Reuters – DUBLIN | Sun Nov 25, 2012, by Lorraine Turner

A woman holds a poster during a vigil in Dublin November 17, 2012, in memory of Savita Halappanavar and in support of changes to abortion law. Credit: Reuters/Cathal McNaughton

(Reuters) – Ireland should allow limited access to abortion by clarifying the conditions under which women can terminate pregnancies, experts have concluded in a report that will fuel a debate which has split the country and led to tensions within the coalition.

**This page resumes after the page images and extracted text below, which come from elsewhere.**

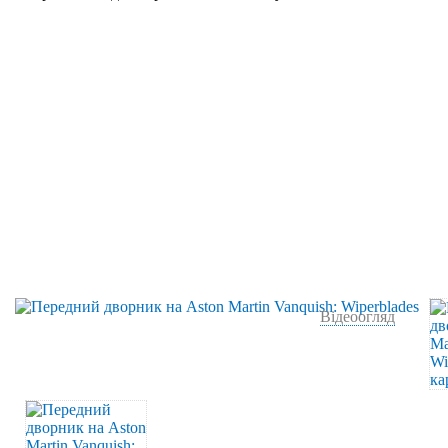
Відеоогляд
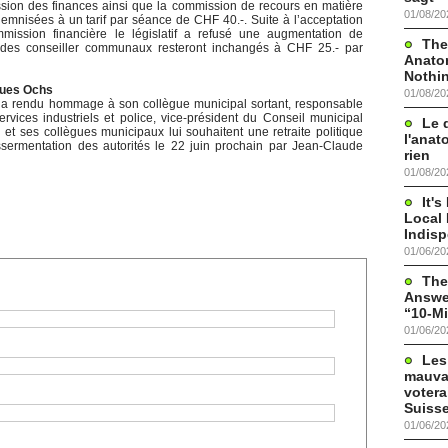
sion des finances ainsi que la commission de recours en matière
01/08/20
demnisées à un tarif par séance de CHF 40.-. Suite à l’acceptation
ssion financière le législatif a refusé une augmentation de
The
 des conseiller communaux resteront inchangés à CHF 25.- par
Anato
Nothi
ques Ochs
01/08/20
 rendu hommage à son collègue municipal sortant, responsable
rvices industriels et police, vice-président du Conseil municipal
Le 
et ses collègues municipaux lui souhaitent une retraite politique
l'anat
ssermentation des autorités le 22 juin prochain par Jean-Claude
rien
01/08/20
It'
Local 
Indis
01/06/20
The
Answer
“10-Mi
01/06/20
Les
mauva
votera
Suisse
01/06/20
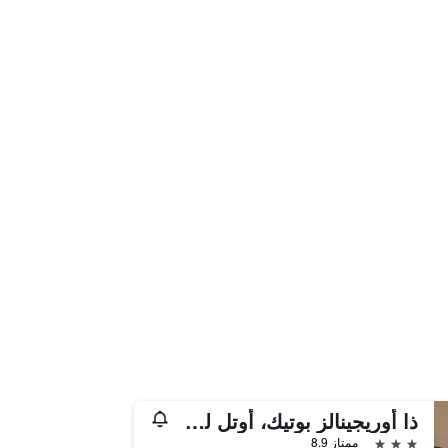
ذا أوريجينالز بوتيك، أوتل لو جورج، لوش
3 نجوم
ممتاز 8.9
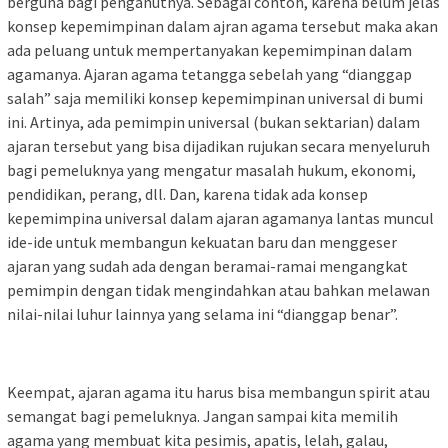
berguna bagi penganutnya. Sebagai contoh, karena belum jelas
konsep kepemimpinan dalam ajran agama tersebut maka akan
ada peluang untuk mempertanyakan kepemimpinan dalam
agamanya. Ajaran agama tetangga sebelah yang “dianggap
salah” saja memiliki konsep kepemimpinan universal di bumi
ini. Artinya, ada pemimpin universal (bukan sektarian) dalam
ajaran tersebut yang bisa dijadikan rujukan secara menyeluruh
bagi pemeluknya yang mengatur masalah hukum, ekonomi,
pendidikan, perang, dll. Dan, karena tidak ada konsep
kepemimpina universal dalam ajaran agamanya lantas muncul
ide-ide untuk membangun kekuatan baru dan menggeser
ajaran yang sudah ada dengan beramai-ramai mengangkat
pemimpin dengan tidak mengindahkan atau bahkan melawan
nilai-nilai luhur lainnya yang selama ini “dianggap benar”.
Keempat, ajaran agama itu harus bisa membangun spirit atau
semangat bagi pemeluknya. Jangan sampai kita memilih
agama yang membuat kita pesimis, apatis, lelah, galau,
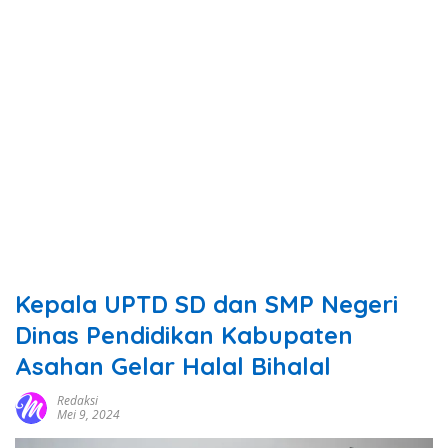
Kepala UPTD SD dan SMP Negeri
Dinas Pendidikan Kabupaten
Asahan Gelar Halal Bihalal
Redaksi
Mei 9, 2024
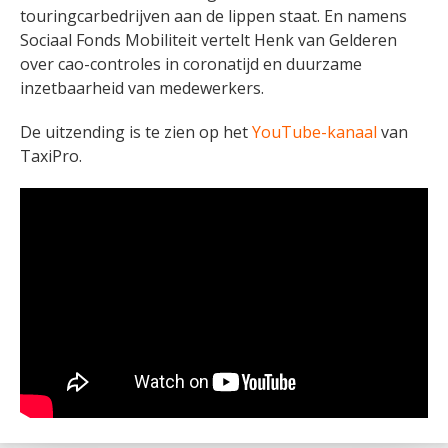
touringcarbedrijven aan de lippen staat. En namens
Sociaal Fonds Mobiliteit vertelt Henk van Gelderen
over cao-controles in coronatijd en duurzame
inzetbaarheid van medewerkers.
De uitzending is te zien op het
YouTube-kanaal
van
TaxiPro.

Abortion was banned in all circumstances in overwhelmingly Catholic Ireland by a 1983 constitutional amendment, but when the ban was challenged in 1992 by a 14-year-old rape victim, the Supreme Court ruled a termination was permitted when the woman’s life was at risk, including from suicide.
Successive governments have however failed to clarify the conditions under which the mother’s life could be judged to be at risk.
The issue has been highlighted in the past fortnight by the death of an Indian woman in Ireland who was denied an abortion of her dying fetus and later died of blood poisoning.

The death of 31-year-old Savita Halappanavar re-ignited the abortion debate in Ireland and highlighted the lack of clarity in Irish law that leaves doctors in the legally risky position to decide when an abortion can be carried out and, critics say, means their personal beliefs can play a role in their decision.